Jorinde ile Joringel


Yorinda y Yoringuel


Vaktiyle koskoca bir ormandaki eski bir sarayda tek başına bir kocakarı yaşıyordu; aslında bu kadın bir büyücüydü. Gündüzleri ya kedi ya da baykuş kılığına giriyor, ama akşam oldu mu da normal bir insana dönüşüyordu.
Vahşi hayvanlarla kuşları tuzağa düşürüyor, onları kesip kızartıyordu hep. Biri saraya yüz adım yaklaştı mı, sesini kesiyor ve yeni gelen konuşuncaya kadar yerinden hiç kıpırdamıyordu. Ama o alana tertemiz bir kız yaklaştığında hemen onu bir kuşa dönüştürerek kafese koyuyor, sonra da o kafesi saraydaki bir odaya taşıyordu. Şimdiye kadar içinde çok ender kuşların bulunduğu yedi bin kafes biriktirmişti kocakarı.
Neyse; o zamanlar Jorinde adlı bir kız vardı; bütün öbür kızlardan daha güzeldi. Bu kız Joringel adındaki çok yakışıklı bir delikanlıyla nişanlandı. İkisi de birbirinden çok hoşlanıyordu. Bir gün rahat rahat konuşabilmek için birlikte ormana gittiler.
Joringel kıza, "Dikkat et, sakın saraya çok yaklaşma" dedi.
Güzel bir akşamdı, batmakta olan güneşin ağaç gövdeleri arasından sızan ışınları, ormanın derinliğindeki yeşil bitkileri aydınlatıyor; kayın ağacına tüneyen kumrular hüzünlü hüzünlü gurulduyordu.
Derken Jorinde ağlayıp sızlanmaya başladı; Joringel de sızlandı.
İkisi de sanki öleceklermiş gibi öyle üzgündüler ki! Etrafa bakındılar, ama şaşırıp kaldılar, çünkü eve dönecekleri yolu bilmiyorlardı.

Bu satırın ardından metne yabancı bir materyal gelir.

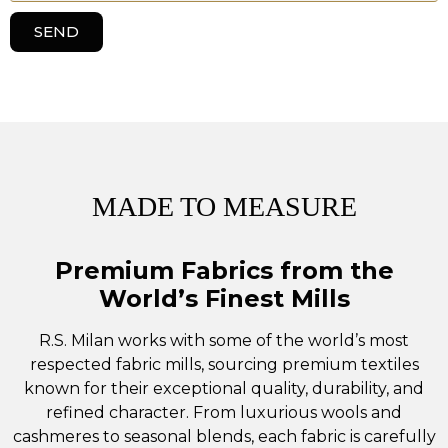
SEND
MADE TO MEASURE
Premium Fabrics from the
World’s Finest Mills
R.S. Milan works with some of the world’s most
respected fabric mills, sourcing premium textiles
known for their exceptional quality, durability, and
refined character. From luxurious wools and
cashmeres to seasonal blends, each fabric is carefully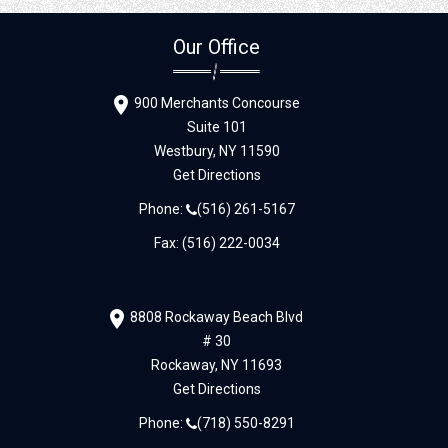
Our Office
900 Merchants Concourse
Suite 101
Westbury,
NY
11590
Get Directions
Phone:
(516) 261-5167
Fax: (516) 222-0034
8808 Rockaway Beach Blvd
# 30
Rockaway,
NY
11693
Get Directions
Phone:
(718) 550-8291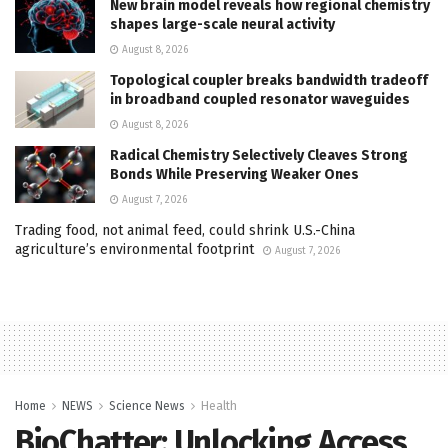
New brain model reveals how regional chemistry
shapes large-scale neural activity
August 8, 2026
Topological coupler breaks bandwidth tradeoff
in broadband coupled resonator waveguides
August 8, 2026
Radical Chemistry Selectively Cleaves Strong
Bonds While Preserving Weaker Ones
August 7, 2026
Trading food, not animal feed, could shrink U.S.-China
agriculture’s environmental footprint
August 7, 2026
Home
NEWS
Science News
Health
BioChatter: Unlocking Access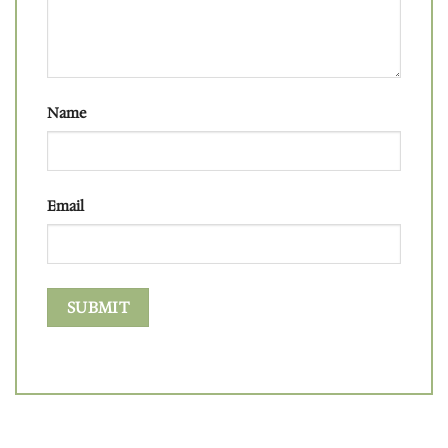
Name
Email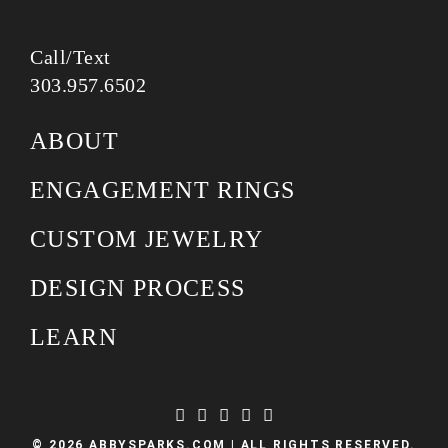
Call/Text
303.957.6502
ABOUT
ENGAGEMENT RINGS
CUSTOM JEWELRY
DESIGN PROCESS
LEARN
© 2026 ABBYSPARKS.COM | ALL RIGHTS RESERVED.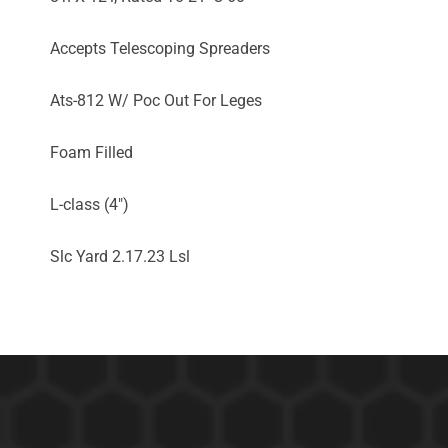
Accepts Telescoping Spreaders
Ats-812 W/ Poc Out For Leges
Foam Filled
L-class (4")
Slc Yard 2.17.23 Lsl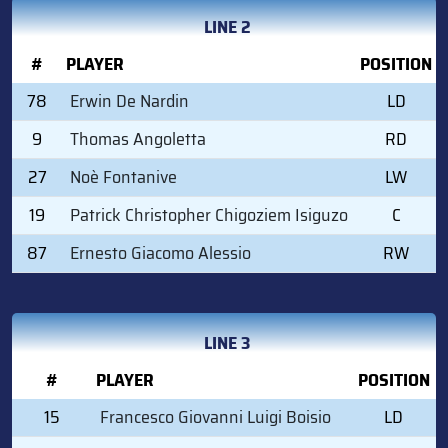
LINE 2
#
PLAYER
POSITION
78
Erwin De Nardin
LD
9
Thomas Angoletta
RD
27
Noè Fontanive
LW
19
Patrick Christopher Chigoziem Isiguzo
C
87
Ernesto Giacomo Alessio
RW
LINE 3
#
PLAYER
POSITION
15
Francesco Giovanni Luigi Boisio
LD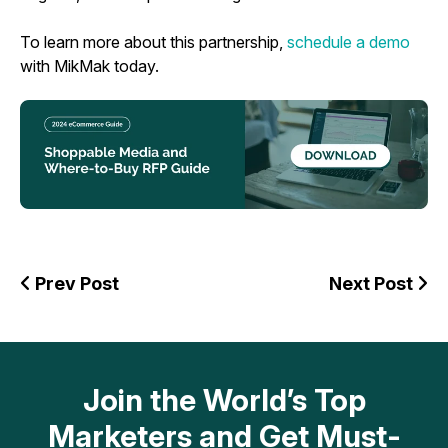
To learn more about this partnership,
schedule a demo
with MikMak today.
Prev Post
Next Post
Join the World’s Top
Marketers and Get Must-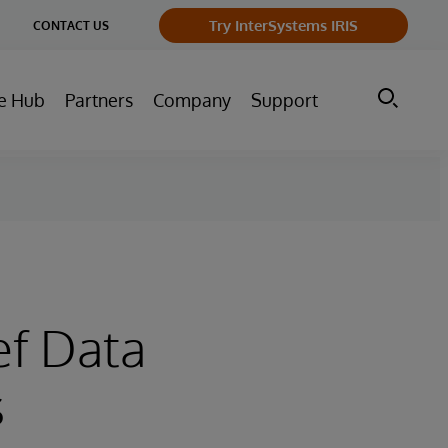
ge
Try InterSystems IRIS
CONTACT US
ry
e Hub
Partners
Company
Support
e
ef Data
s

Dağın üzerindeki güneş neredeyse batmak üzereydi.
Derken Joringel çalılıklar arasından sarayı çeviren eski surları o kadar yakınında görüverdi ki, dehşete düşerek ölecek gibi oldu. Jorinde de bir şarkı tutturdu:
Kırmızı gerdanlı kuşum,
Ben de bir kuş olmuşum,
Duyur bunu kumruya,
O da ötsün doya doya.
Joringel, Jorinde'ye baktı; kız bir bülbüle dönüşmüştü ve durmadan "Cik-cik-cikcik-cik!" diye ötüyordu.
Onun etrafında gözü kanlı bir baykuş dönerek üç kez "Huuu! Huuu! Huuu!" diye çığlık attı.
Joringel yerinden kıpırdayamadı, sanki taş kesilmişti; ağlayamadı ve konuşamadı; ne elini ne de ayağını kıpırdatabildi.
Derken güneş battı; baykuş bir çalılığa tünedi ve az sonra kambur bir kocakarı çıkageldi. Zayıftı, rengi sapsarıydı, koskocaman ve kıpkırmızı gözleri, çarpık ve ucu alt çenesine kadar uzanan bir burnu vardı. Bir şeyler mırıldandı, sonra bülbülü yakaladığı gibi avucunda taşıyarak götürdü. Joringel hiçbir şey diyemedi; ne elini kıpırdatabildi ne de ayağını. Bülbül gitmişti işte!
Derken kocakarı geri geldi ve boğuk bir sesle: "Merhaba yiğidim, Ay ışığı sepete vurduğu anda özgürsün" dedi.
Az sonra Joringel özgür kaldı. Hemen kocakarının ayaklarına kapanarak ondan Jorinde'yi geri getirmesini istedi. Ama kadın ona asla sahip olamayacağını söyledikten sonra çekip gitti.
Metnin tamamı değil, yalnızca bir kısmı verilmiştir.